Microsoft today released an updated version of its DeepSpeed library that introduces a new approach to training AI models containing trillions of parameters, the variables internal to the model that inform its predictions. The company claims the technique, dubbed 3D parallelism, adapts to the varying needs of workload requirements to power extremely large models while balancing scaling efficiency.
Single massive AI models with billions of parameters have achieved great strides in a range of challenging domains. Studies show they perform well because they can absorb the nuances of language, grammar, knowledge, concepts, and context, enabling them to summarize speeches, moderate content in live gaming chats, parse complex legal documents, and even generate code from scouring GitHub. But training the models requires enormous computational resources. According to a 2018 OpenAI analysis, from 2012 to 2018, the amount of compute used in the largest AI training runs grew more than 300,000 times with a 3.5-month doubling time, far exceeding the pace of Moore’s law.

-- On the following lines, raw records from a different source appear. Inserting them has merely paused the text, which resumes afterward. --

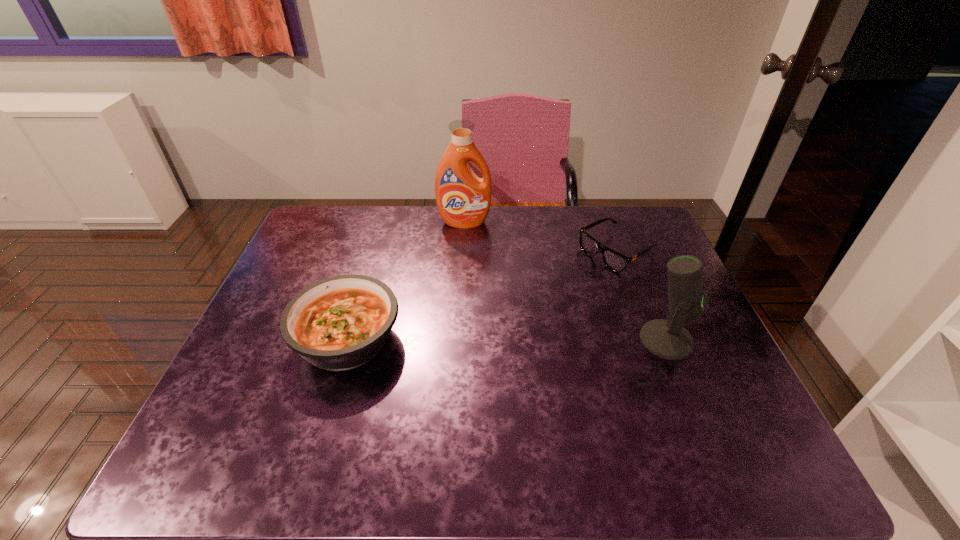 At what (x,y) coordinates should I click in order to perform the action: click on the third tallest object. Please return your answer as a coordinate pair (x, y). Image resolution: width=960 pixels, height=540 pixels. Looking at the image, I should click on (339, 323).

Find the location of `the leftmost object`. the leftmost object is located at coordinates (339, 323).

Identify the location of the third shortest object. (668, 339).

Where is `the shortest object`? This screenshot has height=540, width=960. the shortest object is located at coordinates (613, 260).

Locate an element on the screen. This screenshot has width=960, height=540. the third nearest object is located at coordinates (613, 260).

Locate an element on the screen. Image resolution: width=960 pixels, height=540 pixels. detergent is located at coordinates (463, 199).

Where is `the tallest object`? the tallest object is located at coordinates (463, 199).

Where is `free spot located on the back of the stew`? free spot located on the back of the stew is located at coordinates (370, 264).

This screenshot has height=540, width=960. In order to click on vacant space located on the front of the third shortest object in this screenshot , I will do `click(683, 379)`.

The image size is (960, 540). I want to click on vacant space located on the front-facing side of the sunglasses, so click(545, 293). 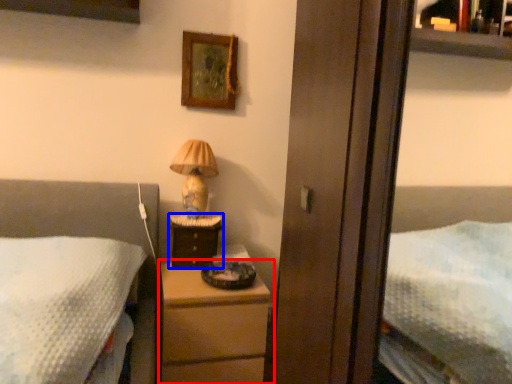 Question: Which object is further to the camera taking this photo, chest of drawers (highlighted by a red box) or nightstand (highlighted by a blue box)?

Choices:
 (A) chest of drawers
 (B) nightstand

Answer: (B)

The enhanced DeepSpeed leverages three techniques to enable “trillion-scale” model training: data parallel training, model parallel training, and pipeline parallel training. Training a trillion-parameter model would require the combined memory of at least 400 Nvidia A100 GPUs (which have 40GB of memory each), and Microsoft estimates it would take 4,000 A100s running at 50% efficiency about 100 days to complete the training. That is no match for the AI supercomputer Microsoft co-designed with OpenAI, which contains over 10,000 graphics cards, but attaining high computing efficiency tends to be difficult at that scale.
DeepSpeed divides large models into smaller components (layers) among four pipeline stages. Layers within each pipeline stage are further partitioned among four “workers,” which perform the actual training. Each pipeline is replicated across two data-parallel instances and the workers are mapped to multi-GPU systems. Thanks to these and other performance improvements, Microsoft says a trillion-parameter model could be scaled across as few as 800 Nvidia V100 GPUs.
The latest release of DeepSpeed also ships with ZeRO-Offload, a technology that exploits computational and memory resources on both GPUs and their host CPUs to allow training up to 13-billion-parameter models on a single V100. Microsoft claims that is 10 times larger than the state-of-the-art, making training accessible to data scientists with fewer computing resources.
“These [new techniques in DeepSpeed] offer extreme compute, memory, and communication efficiency, and they power model training with billions to trillions of parameters,” Microsoft wrote in a blog post. “The technologies also allow for extremely long input sequences and power on hardware systems with a single GPU, high-end clusters with thousands of GPUs, or low-end clusters with very slow ethernet networks … We [continue] to innovate at a fast rate, pushing the boundaries of speed and scale for deep learning training.”